*** Records supplied Section Begins ***
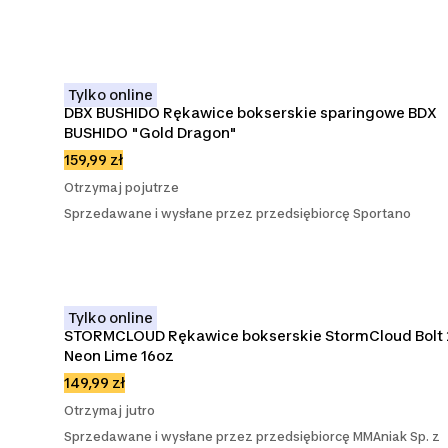
Tylko online
DBX BUSHIDO Rękawice bokserskie sparingowe BDX 
BUSHIDO "Gold Dragon"
159,99 zł
Otrzymaj pojutrze
Sprzedawane i wysłane przez przedsiębiorcę Sportano
Tylko online
STORMCLOUD Rękawice bokserskie StormCloud Bolt 2
Neon Lime 16oz
149,99 zł
Otrzymaj jutro
Sprzedawane i wysłane przez przedsiębiorcę MMAniak Sp. z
*** Records supplied Section Ends ***
Output only the lines from the one holding "Otrzymaj jutro" through the last line above, exactly as they appear.

Otrzymaj jutro
Sprzedawane i wysłane przez przedsiębiorcę MMAniak Sp. z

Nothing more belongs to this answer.